June 09, 1912 - December 10, 1998
Buddy Feyne (born Bernard Feinstein) was one of the most productive composers and lyricist of the swing era. He was the author of hundreds of songs, including multiple №1 hits, as well as a decorated soldier who helped his country using his weapon and his comrades - using his music.
Buddy Feyne – The Swing Powerhouse
He was to the Jewish family of Solomon and Sarah Feinstein, who had immigrated to the U.S., to New York City, from the Russian Empire. The boy took an early interest in music, showed great promise and finally decided on a career in the music industry.
At the advice of a friend of the family, who insisted that a Jewish name would prevent the young Feinstein from succeeding in the business, Bernard changed both his first and last names to Buddy Feyne.
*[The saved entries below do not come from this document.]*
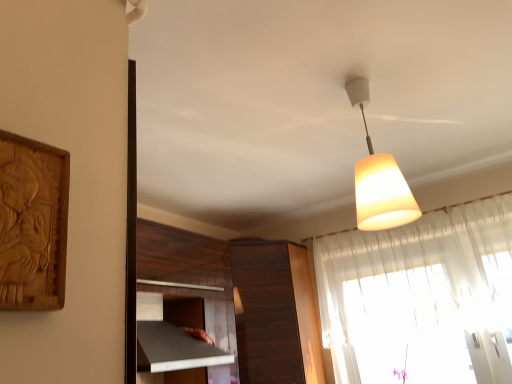 Question: From a real-world perspective, is dark wood cabinet at center positioned under translucent fabric curtain at upper right based on gravity?

Choices:
 (A) yes
 (B) no

Answer: (A)

Question: Can you confirm if dark wood cabinet at center is smaller than translucent fabric curtain at upper right?

Choices:
 (A) no
 (B) yes

Answer: (A)

Question: Is dark wood cabinet at center thinner than translucent fabric curtain at upper right?

Choices:
 (A) yes
 (B) no

Answer: (B)

Question: Is dark wood cabinet at center to the right of translucent fabric curtain at upper right from the viewer's perspective?

Choices:
 (A) yes
 (B) no

Answer: (B)

Question: Is dark wood cabinet at center positioned behind translucent fabric curtain at upper right?

Choices:
 (A) no
 (B) yes

Answer: (B)

Question: Would you say translucent fabric curtain at upper right is to the left or to the right of white matte lampshade at upper center in the picture?

Choices:
 (A) left
 (B) right

Answer: (B)

Question: From a real-world perspective, is translucent fabric curtain at upper right positioned above or below white matte lampshade at upper center?

Choices:
 (A) above
 (B) below

Answer: (B)

Question: Which is correct: translucent fabric curtain at upper right is inside white matte lampshade at upper center, or outside of it?

Choices:
 (A) outside
 (B) inside

Answer: (A)

Question: In terms of size, does translucent fabric curtain at upper right appear bigger or smaller than white matte lampshade at upper center?

Choices:
 (A) small
 (B) big

Answer: (B)

Question: Is dark wood cabinet at center situated inside translucent fabric curtain at upper right or outside?

Choices:
 (A) inside
 (B) outside

Answer: (B)

Question: Considering the positions of dark wood cabinet at center and translucent fabric curtain at upper right in the image, is dark wood cabinet at center taller or shorter than translucent fabric curtain at upper right?

Choices:
 (A) tall
 (B) short

Answer: (A)

Question: Relative to translucent fabric curtain at upper right, is dark wood cabinet at center in front or behind?

Choices:
 (A) behind
 (B) front

Answer: (A)

Question: From a real-world perspective, is dark wood cabinet at center above or below translucent fabric curtain at upper right?

Choices:
 (A) above
 (B) below

Answer: (B)

Question: From the image's perspective, is white matte lampshade at upper center above or below dark wood cabinet at center?

Choices:
 (A) above
 (B) below

Answer: (A)

Question: Based on their sizes in the image, would you say white matte lampshade at upper center is bigger or smaller than dark wood cabinet at center?

Choices:
 (A) big
 (B) small

Answer: (B) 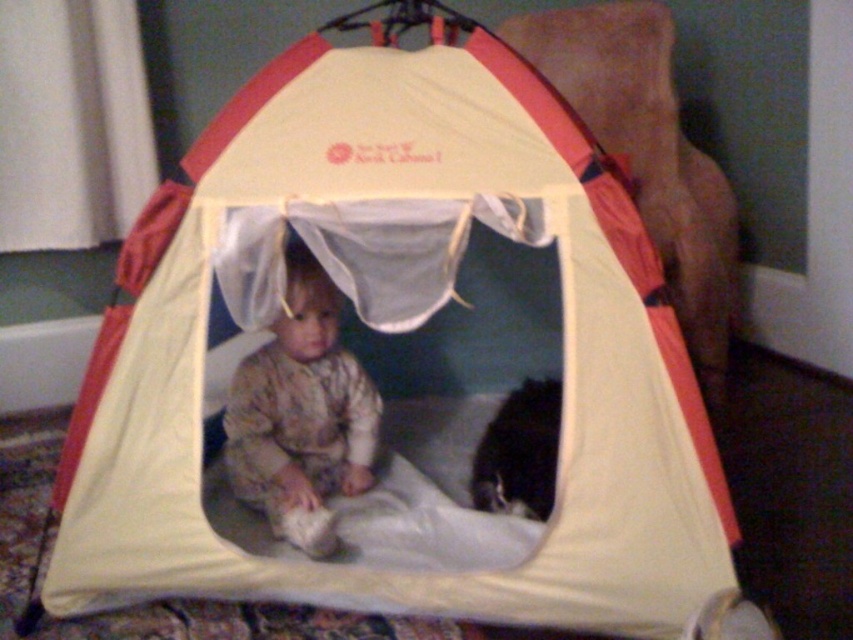 You are a parent trying to ensure your child is safe while playing in the tent. The camouflage fabric child at center is playing inside the tent, and the black fur cat at lower right is nearby. Based on their distance, can the child reach out and touch the cat without moving from their current position?

The camouflage fabric child at center and the black fur cat at lower right are 12.99 inches apart from each other. Since the distance is less than an arm length for a child, the child can likely reach out and touch the cat without moving from their current position.

You are a delivery robot entering the living room and need to navigate around the objects. The camouflage fabric child at center and the black fur cat at lower right are in your path. Which object should you avoid to ensure you have enough space to pass?

The camouflage fabric child at center might be wider than black fur cat at lower right, so you should avoid the camouflage fabric child at center to ensure enough space to pass. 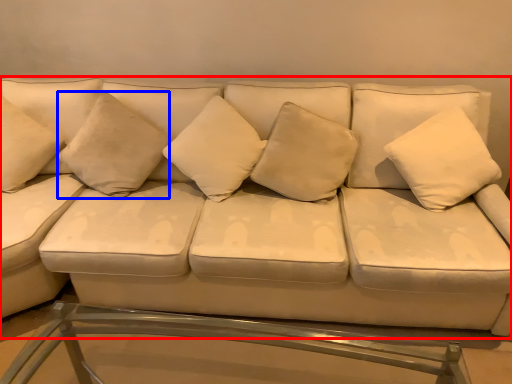 Question: Among these objects, which one is farthest to the camera, studio couch (highlighted by a red box) or pillow (highlighted by a blue box)?

Choices:
 (A) studio couch
 (B) pillow

Answer: (B) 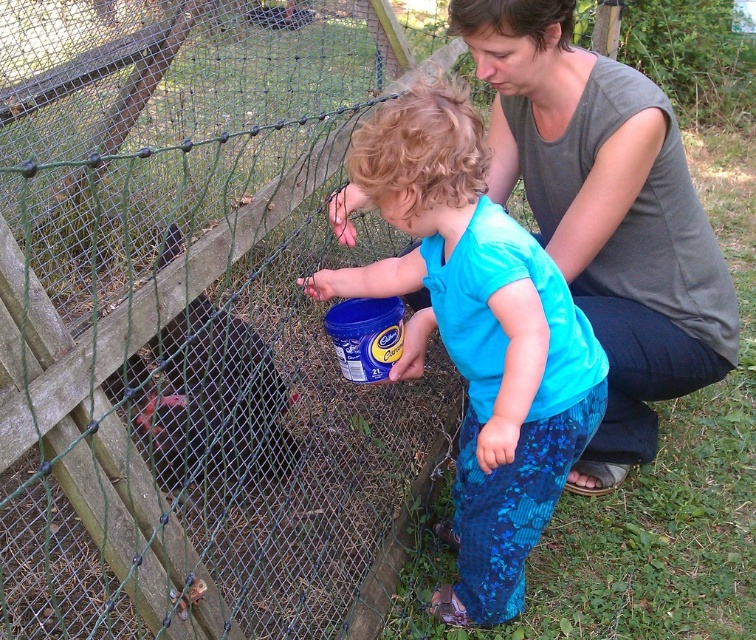 Between point (567, 380) and point (578, 132), which one is positioned behind?

The point (578, 132) is more distant.

Describe the element at coordinates (479, 337) in the screenshot. I see `blue matte shirt at center` at that location.

Between point (550, 385) and point (596, 337), which one is positioned behind?

The point (596, 337) is behind.

Locate an element on the screen. The height and width of the screenshot is (640, 756). blue matte shirt at center is located at coordinates (479, 337). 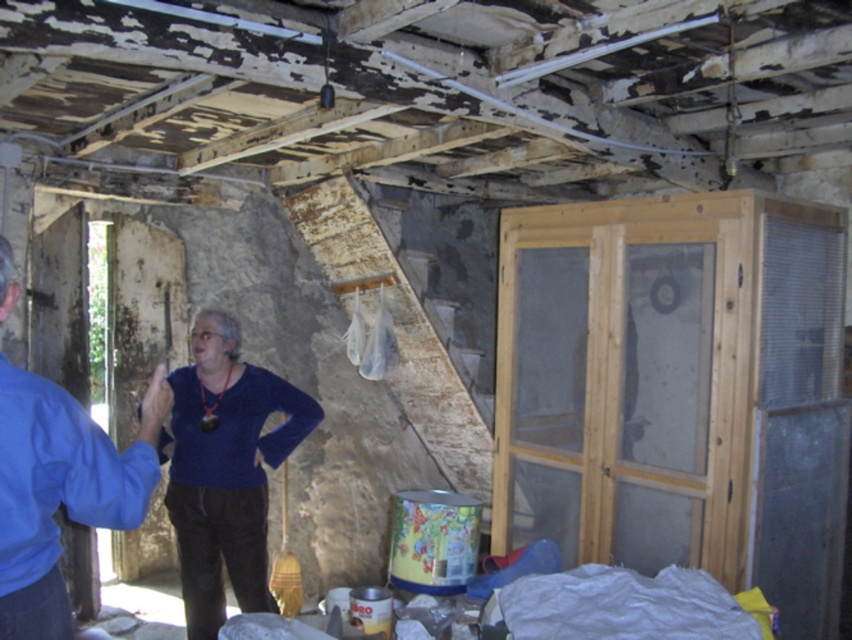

Feyne found a job writing songs for Lewis Music Publishers, which happened to be one of the very few American companies of the era which published "race music", meaning songs created by black musicians. In 1939, he wrote lyrics for the hit "Tuxedo Junction" swing song, performed to ballrooms full of ecstatic dancers. There were several well-known authors working of their own lyrics for the piece, but Glenn Miller selected Feyne's version for recording the eponymous song, which reached #1 on the Billboard charts in 1940, selling at least 115,000 copies during the very first week of release. The song, using Feyne's lyrics, would later be also recorded by the Andrews Sisters, Duke Ellington, Jan Savitt and many other popular orchestras of the time.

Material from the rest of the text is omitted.